## ASSIGNED TASK
Pull out the lines from the one containing "新Webﾏｶﾞｼﾞﾝ｢La Voix（ﾗﾎﾞﾜ）｣にて大塚 愛のｲﾝﾀﾋﾞｭｰ&撮り" through the final line of the listing below and repeat them exactly. Leave the pictures behind.

## RECORDS FOR THE EXERCISE
BEGIN
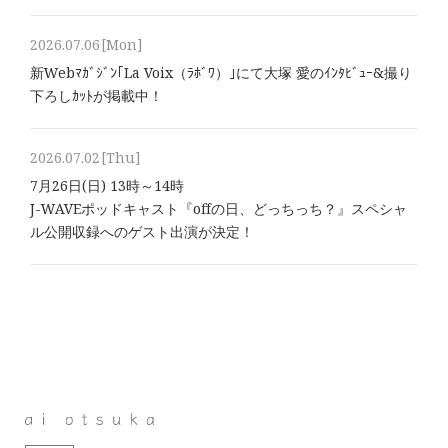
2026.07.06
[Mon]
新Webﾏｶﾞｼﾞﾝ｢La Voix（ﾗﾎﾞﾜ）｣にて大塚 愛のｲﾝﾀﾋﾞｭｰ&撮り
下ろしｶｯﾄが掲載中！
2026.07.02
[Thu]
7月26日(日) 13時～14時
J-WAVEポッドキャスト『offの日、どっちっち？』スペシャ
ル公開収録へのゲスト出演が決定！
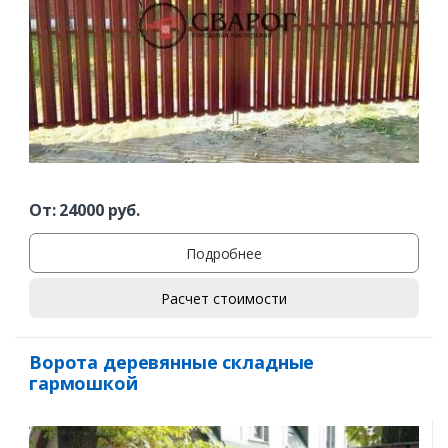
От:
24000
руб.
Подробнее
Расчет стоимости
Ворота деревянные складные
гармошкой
END
## OUTPUT FOR THIS EXERCISE
新Webﾏｶﾞｼﾞﾝ｢La Voix（ﾗﾎﾞﾜ）｣にて大塚 愛のｲﾝﾀﾋﾞｭｰ&撮り
下ろしｶｯﾄが掲載中！
2026.07.02
[Thu]
7月26日(日) 13時～14時
J-WAVEポッドキャスト『offの日、どっちっち？』スペシャ
ル公開収録へのゲスト出演が決定！
От:
24000
руб.
Подробнее
Расчет стоимости
Ворота деревянные складные
гармошкой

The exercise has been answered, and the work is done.